From: Timothy Pearson <tpearson@raptorengineering.com>
To: Jens Axboe <axboe@kernel.dk>
Cc: regressions <regressions@lists.linux.dev>,
Pavel Begunkov <asml.silence@gmail.com>
Subject: Re: Regression in io_uring, leading to data corruption
Date: Mon, 13 Nov 2023 18:52:51 -0600 (CST) [thread overview]
Message-ID: <1270025902.47126081.1699923171139.JavaMail.zimbra@raptorengineeringinc.com> (raw)

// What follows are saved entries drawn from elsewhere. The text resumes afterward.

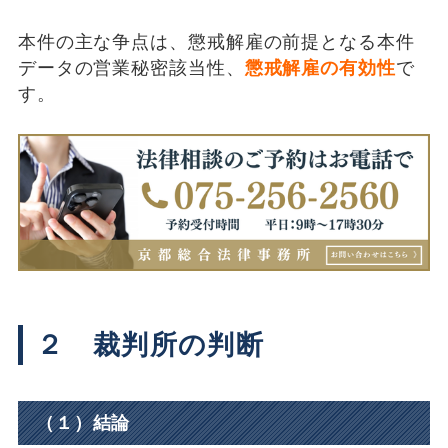
本件の主な争点は、懲戒解雇の前提となる本件
データの営業秘密該当性、
懲戒解雇の有効性
で
す。
２ 裁判所の判断
（１）結論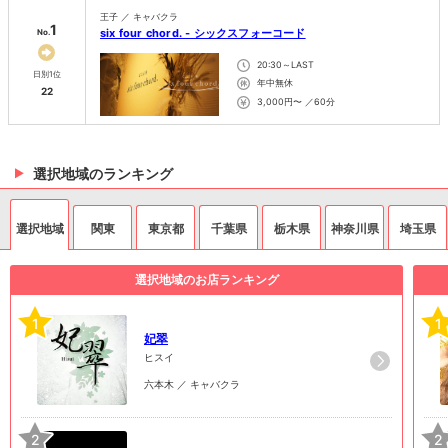
王子 ／ キャバクラ
1
six four chord. - シックスフォーコード
No.
20:30～LAST
日別1位
年中無休
22
3,000円〜 ／60分
選択地域のランキング
選択地域
関東
東京都
千葉県
栃木県
神奈川県
埼玉県
選択地域のお店ランキング
1
1
妃翠
ヒスイ
六本木 ／ キャバクラ
2
2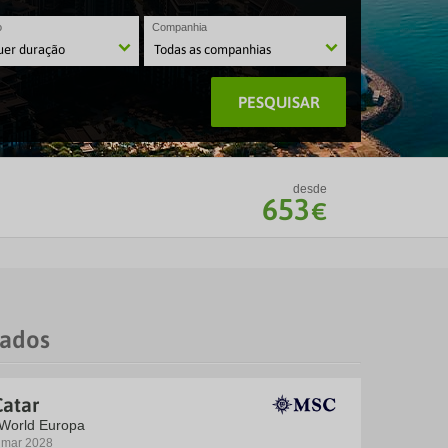
o
Companhia
PESQUISAR
desde
653
€
rados
Catar
 World Europa
5 mar 2028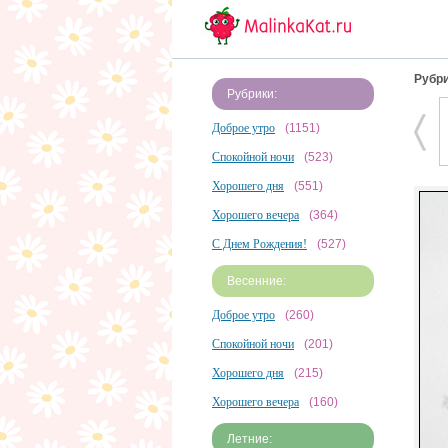
Рубри
Рубрики:
Доброе утро
(1151)
Спокойной ночи
(523)
Хорошего дня
(551)
Хорошего вечера
(364)
С Днем Рождения!
(527)
Весенние:
Доброе утро
(260)
Спокойной ночи
(201)
Хорошего дня
(215)
Хорошего вечера
(160)
Летние: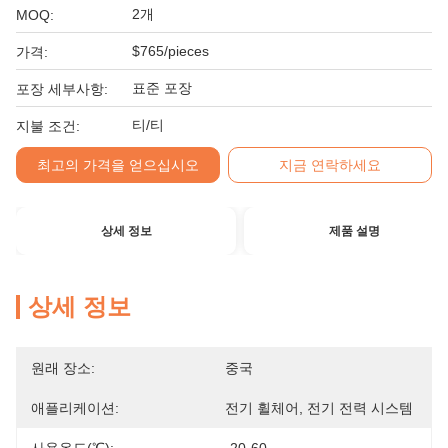
2개
MOQ:
$765/pieces
가격:
표준 포장
포장 세부사항:
티/티
지불 조건:
최고의 가격을 얻으십시오
지금 연락하세요
상세 정보
제품 설명
상세 정보
원래 장소:
중국
애플리케이션:
전기 휠체어, 전기 전력 시스템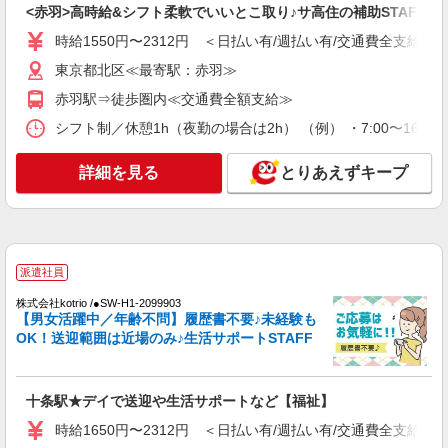
<赤羽>高時給&シフト柔軟でいいとこ取り♪サ高住の補助STAFF
詳細を見る
キープ
時給1550円〜2312円 ＜日払い有/週払い有/交通費全支給(ガ
職業紹介
東京都北区≪最寄駅：赤羽≫
株式会社kotrio /●SW-S-1850210
赤羽駅⇒徒歩圏内≪交通費全額支給≫
浮間舟渡駅＊スキマ時間にパートではたらこ♪
デイSTAFF/未経験歓迎
シフト制／休憩1h（夜勤の場合は2h） （例） ・7:00〜16:00 ・
時給1550円〜2312円 ＜交通費全支給(ガソリ
ン代含む)＞
詳細を見る
とりあえずキープ
最寄り駅：拝島
詳細を見る
キープ
派遣社員
派遣社員
株式会社kotrio /●SW-H1-2099903
株式会社kotrio /●SW-H1-2099903
【男女活躍中／年齢不問】履歴書不要♪未経験も
十条駅★デイで送迎や生活サポートなど【福
OK！送迎範囲は近場のみ♪生活サポートSTAFF
祉】
時給1650円〜2312円 ＜日払い有/週払い有/交
通費全支給(ガソリン代含む)＞
十条駅★デイで送迎や生活サポートなど【福祉】
十条駅付近
時給1650円〜2312円 ＜日払い有/週払い有/交通費全支給(ガ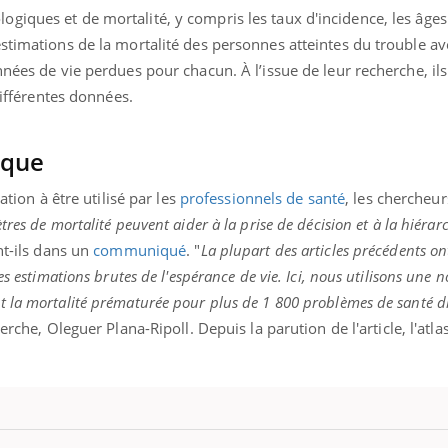
giques et de mortalité, y compris les taux d'incidence, les âg
stimations de la mortalité des personnes atteintes du trouble av
nnées de vie perdues pour chacun. À l’issue de leur recherche, ils
 différentes données.
ique
ation à être utilisé par les
professionnels de santé
, les chercheur
res de mortalité peuvent aider à la prise de décision et à la hiérar
nt-ils dans un
communiqué
. "
La plupart des articles précédents ont
s estimations brutes de l'espérance de vie. Ici, nous utilisons une n
 la mortalité prématurée pour plus de 1 800 problèmes de santé di
herche, Oleguer Plana-Ripoll.
Depuis la parution de l'article, l'atla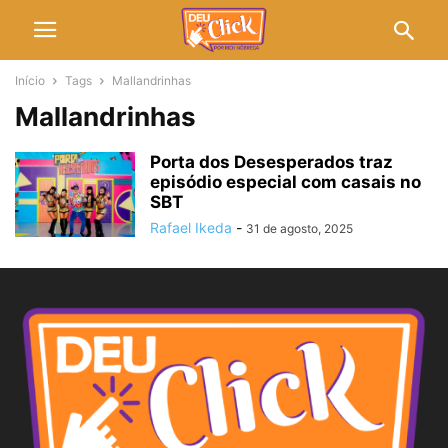
Início
Tags
Mallandrinhas
Mallandrinhas
Porta dos Desesperados traz
episódio especial com casais no
SBT
Rafael Ikeda
-
31 de agosto, 2025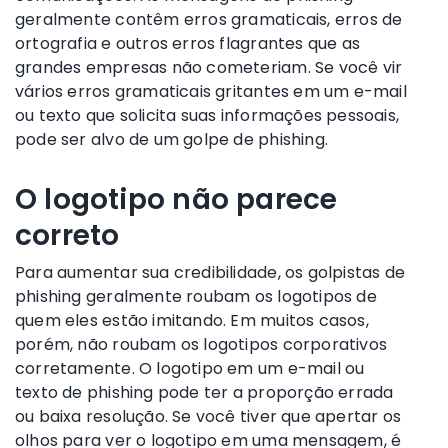
geralmente contêm erros gramaticais, erros de
ortografia e outros erros flagrantes que as
grandes empresas não cometeriam. Se você vir
vários erros gramaticais gritantes em um e-mail
ou texto que solicita suas informações pessoais,
pode ser alvo de um golpe de phishing.
O logotipo não parece
correto
Para aumentar sua credibilidade, os golpistas de
phishing geralmente roubam os logotipos de
quem eles estão imitando. Em muitos casos,
porém, não roubam os logotipos corporativos
corretamente. O logotipo em um e-mail ou
texto de phishing pode ter a proporção errada
ou baixa resolução. Se você tiver que apertar os
olhos para ver o logotipo em uma mensagem, é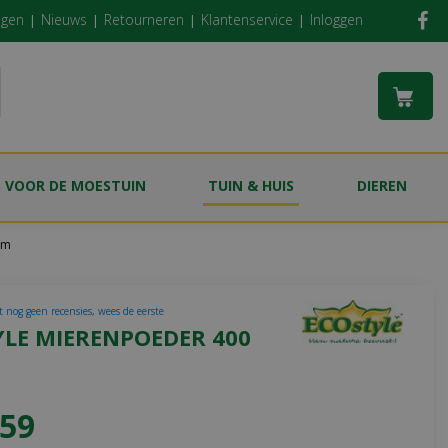
ngen
Nieuws
Retourneren
Klantenservice
Inloggen
S VOOR DE MOESTUIN
TUIN & HUIS
DIEREN
am
t nog geen recensies, wees de eerste
YLE MIERENPOEDER 400
59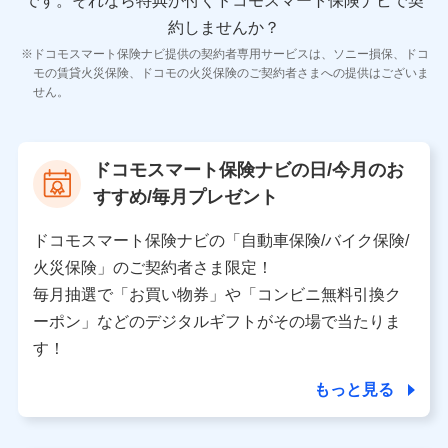
です。
それなら特典が付くドコモスマート保険ナビで契
11.マイカー通勤管理クラウド並びに法人向けASPサー
ビスに関してのお問い合わせ情報
約しませんか？
各種お問い合わせに対応するため
ドコモスマート保険ナビ提供の契約者専用サービスは、ソニー損保、ドコ
当社のサービスに関する情報提供や、皆様に有用なお知らせ
モの賃貸火災保険、ドコモの火災保険のご契約者さまへの提供はございま
をお送りするため
せん。
アンケートの送付のため
当社のサービスや媒体の運営改善に必要なデータを解析し、
分析するため
当社の対応品質向上やお問い合わせ内容の正確な把握のため
ドコモスマート保険ナビの日/今月のお
個人情報保護管理者の職名、連絡先
すすめ/毎月プレゼント
株式会社ドコモ・インシュアランス 営業部長
〒103-0013 東京都中央区日本橋人形町2-14-10 アー
ドコモスマート保険ナビの「自動車保険/バイク保険/
バンネット日本橋ビル 3F
火災保険」のご契約者さま限定！
株式会社ドコモ・インシュアランス
毎月抽選で「お買い物券」や「コンビニ無料引換ク
ーポン」などのデジタルギフトがその場で当たりま
個人情報の第三者提供について
す！
当社ではご本人の同意がある場合または法令に基づく場
合を除き、第三者に提供いたしません。
もっと見る
業務の委託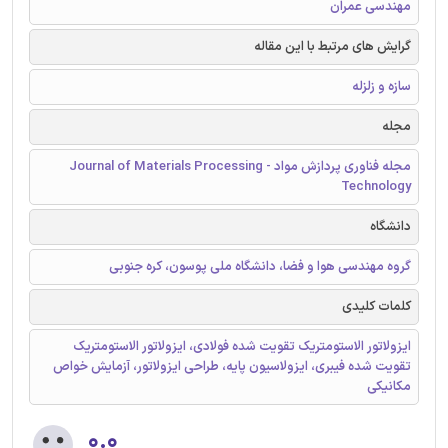
مهندسی عمران
گرایش های مرتبط با این مقاله
سازه و زلزله
مجله
مجله فناوری پردازش مواد - Journal of Materials Processing
Technology
دانشگاه
گروه مهندسی هوا و فضا، دانشگاه ملی پوسون، کره جنوبی
کلمات کلیدی
ایزولاتور الاستومتریک تقویت شده فولادی، ایزولاتور الاستومتریک
تقویت شده فیبری، ایزولاسیون پایه، طراحی ایزولاتور، آزمایش خواص
مکانیکی
۰.۰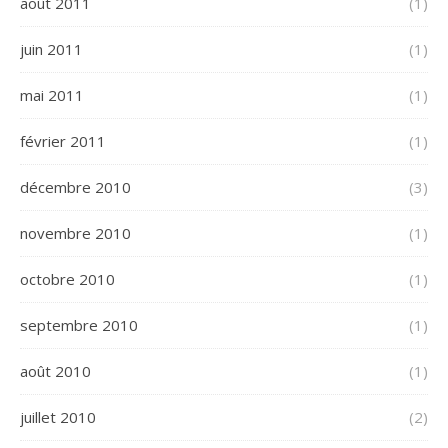
août 2011
(1)
juin 2011
(1)
mai 2011
(1)
février 2011
(1)
décembre 2010
(3)
novembre 2010
(1)
octobre 2010
(1)
septembre 2010
(1)
août 2010
(1)
juillet 2010
(2)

In-Reply-To: <7f74cf55-d1ca-482b-95c3-27b02996d999@kernel.dk>
----- Original Message -----
> From: "Jens Axboe" <axboe@kernel.dk>
> To: "Timothy Pearson" <tpearson@raptorengineering.com>
> Cc: "regressions" <regressions@lists.linux.dev>, "Pavel Begunkov" <asml.silence@gmail.com>
> Sent: Monday, November 13, 2023 6:13:10 PM
> Subject: Re: Regression in io_uring, leading to data corruption
> On 11/13/23 5:04 PM, Timothy Pearson wrote:
>>
>>
>> ----- Original Message -----
>>> From: "Jens Axboe" <axboe@kernel.dk>
>>> To: "Timothy Pearson" <tpearson@raptorengineering.com>
>>> Cc: "regressions" <regressions@lists.linux.dev>, "Pavel Begunkov"
>>> <asml.silence@gmail.com>
>>> Sent: Monday, November 13, 2023 5:48:12 PM
>>> Subject: Re: Regression in io_uring, leading to data corruption
>>
>>> On 11/13/23 4:19 PM, Timothy Pearson wrote:
>>>>
>>>>
>>>> ----- Original Message -----
>>>>> From: "Jens Axboe" <axboe@kernel.dk>
>>>>> To: "Timothy Pearson" <tpearson@raptorengineering.com>
>>>>> Cc: "regressions" <regressions@lists.linux.dev>, "Pavel Begunkov"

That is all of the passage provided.